Return exactly the lines below, starting with the one that has "Bis zu 30 Tagen Urlaub" and going on through the one that has "DAS SIND IHRE".

Supplied material
((
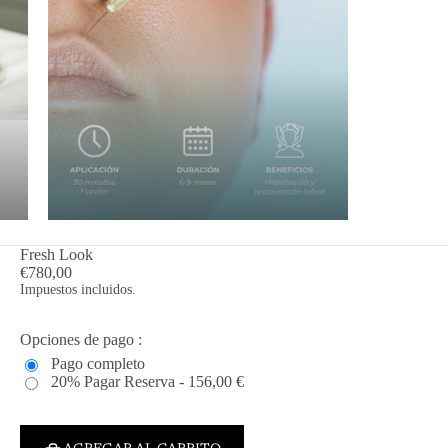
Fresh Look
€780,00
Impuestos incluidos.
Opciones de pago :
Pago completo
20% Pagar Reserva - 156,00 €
))
((
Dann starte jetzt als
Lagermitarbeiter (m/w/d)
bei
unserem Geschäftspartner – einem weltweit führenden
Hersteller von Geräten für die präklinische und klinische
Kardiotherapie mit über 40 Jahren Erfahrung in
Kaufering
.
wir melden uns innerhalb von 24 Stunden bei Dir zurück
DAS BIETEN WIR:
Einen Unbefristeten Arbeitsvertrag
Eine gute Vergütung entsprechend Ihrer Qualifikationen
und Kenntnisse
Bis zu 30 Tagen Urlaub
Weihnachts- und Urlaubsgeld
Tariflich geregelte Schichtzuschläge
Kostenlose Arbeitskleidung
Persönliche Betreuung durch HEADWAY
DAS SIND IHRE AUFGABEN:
))
((
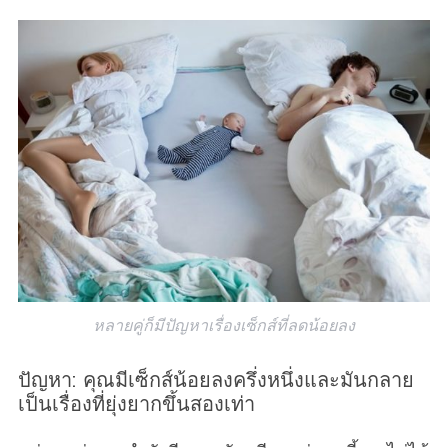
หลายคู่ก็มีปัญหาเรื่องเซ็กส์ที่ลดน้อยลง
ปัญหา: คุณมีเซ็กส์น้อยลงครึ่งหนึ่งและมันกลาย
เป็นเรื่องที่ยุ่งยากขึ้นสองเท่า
))
Finished exercise
Bis zu 30 Tagen Urlaub
Weihnachts- und Urlaubsgeld
Tariflich geregelte Schichtzuschläge
Kostenlose Arbeitskleidung
Persönliche Betreuung durch HEADWAY
DAS SIND IHRE AUFGABEN:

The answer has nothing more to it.